[Records from a data collection]
*** Block opens ***

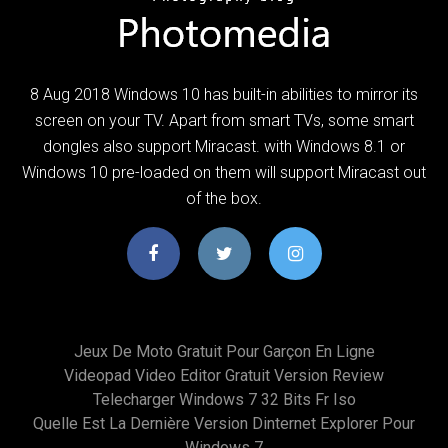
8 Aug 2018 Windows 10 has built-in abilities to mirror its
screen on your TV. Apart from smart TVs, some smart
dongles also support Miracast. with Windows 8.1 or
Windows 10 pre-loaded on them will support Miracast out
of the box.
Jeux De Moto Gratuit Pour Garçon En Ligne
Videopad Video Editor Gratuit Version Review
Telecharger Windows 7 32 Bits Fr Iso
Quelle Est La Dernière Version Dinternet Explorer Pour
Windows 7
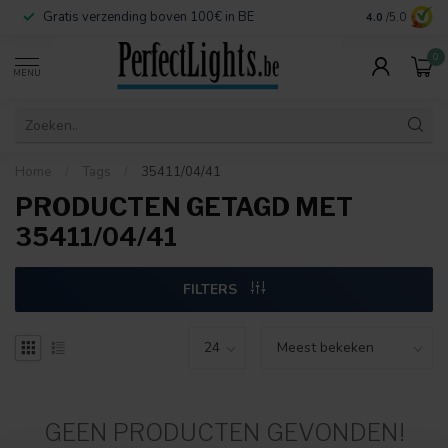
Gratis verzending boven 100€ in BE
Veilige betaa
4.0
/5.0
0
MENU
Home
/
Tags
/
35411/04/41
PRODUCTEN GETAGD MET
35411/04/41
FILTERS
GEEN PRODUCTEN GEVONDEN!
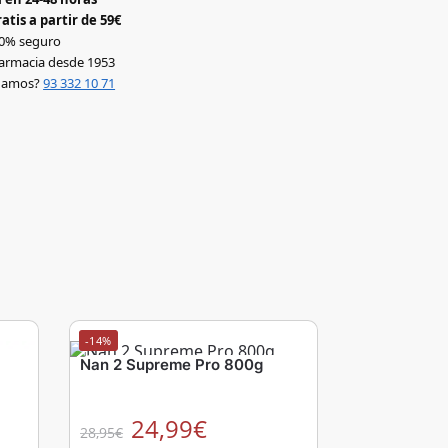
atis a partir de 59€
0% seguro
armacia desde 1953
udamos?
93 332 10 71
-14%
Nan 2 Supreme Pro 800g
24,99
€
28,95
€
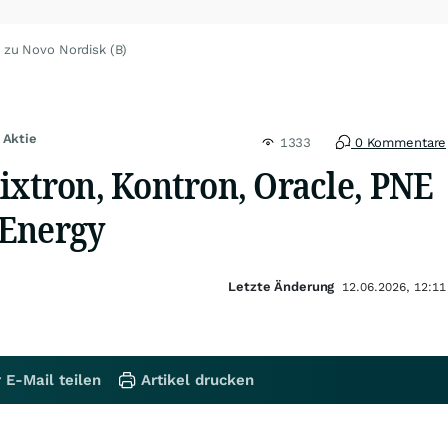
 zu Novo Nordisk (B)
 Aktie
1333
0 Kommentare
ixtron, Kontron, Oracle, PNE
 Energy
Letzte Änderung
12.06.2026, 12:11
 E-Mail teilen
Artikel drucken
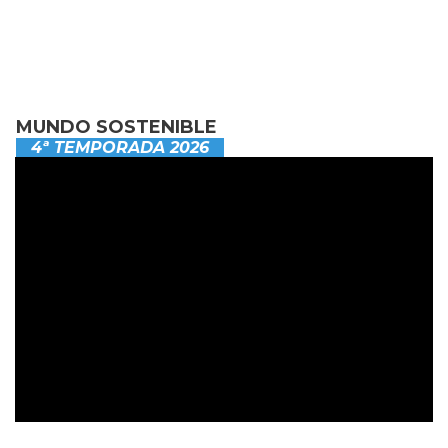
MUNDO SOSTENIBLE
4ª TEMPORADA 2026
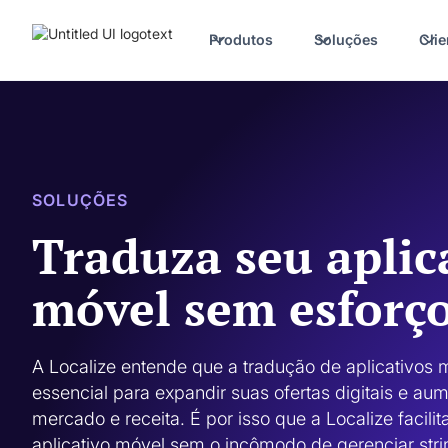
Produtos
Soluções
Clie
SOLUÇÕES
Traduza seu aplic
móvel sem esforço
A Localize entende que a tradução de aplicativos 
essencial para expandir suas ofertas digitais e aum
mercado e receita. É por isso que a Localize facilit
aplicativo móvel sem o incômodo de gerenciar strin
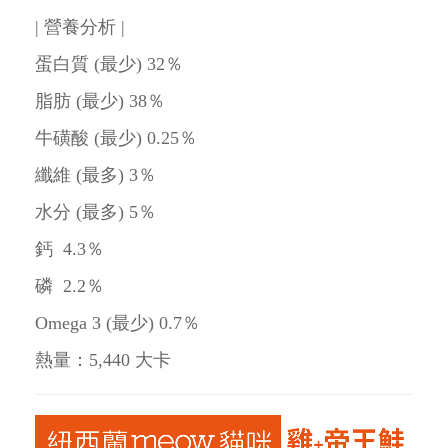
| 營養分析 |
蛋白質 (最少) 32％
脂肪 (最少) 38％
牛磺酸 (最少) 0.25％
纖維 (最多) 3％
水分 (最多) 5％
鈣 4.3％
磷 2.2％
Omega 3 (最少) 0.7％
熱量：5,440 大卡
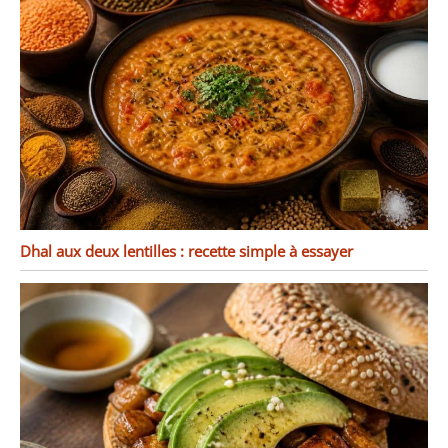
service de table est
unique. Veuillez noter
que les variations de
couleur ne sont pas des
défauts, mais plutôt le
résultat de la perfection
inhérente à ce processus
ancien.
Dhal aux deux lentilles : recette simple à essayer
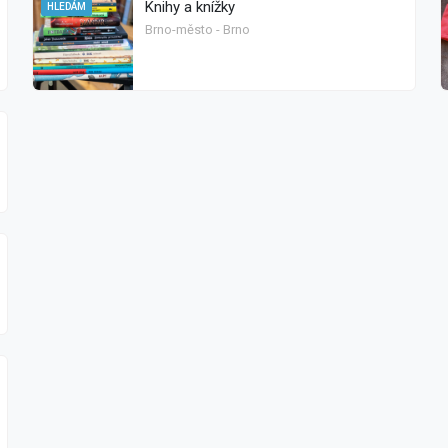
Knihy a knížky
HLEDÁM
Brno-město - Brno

*** Block closes ***

[Task instructions] Wherever the word "PRODUCTEN" turns up in a line of the entries above, copy that line.

[Written reply]
PRODUCTEN GETAGD MET
GEEN PRODUCTEN GEVONDEN!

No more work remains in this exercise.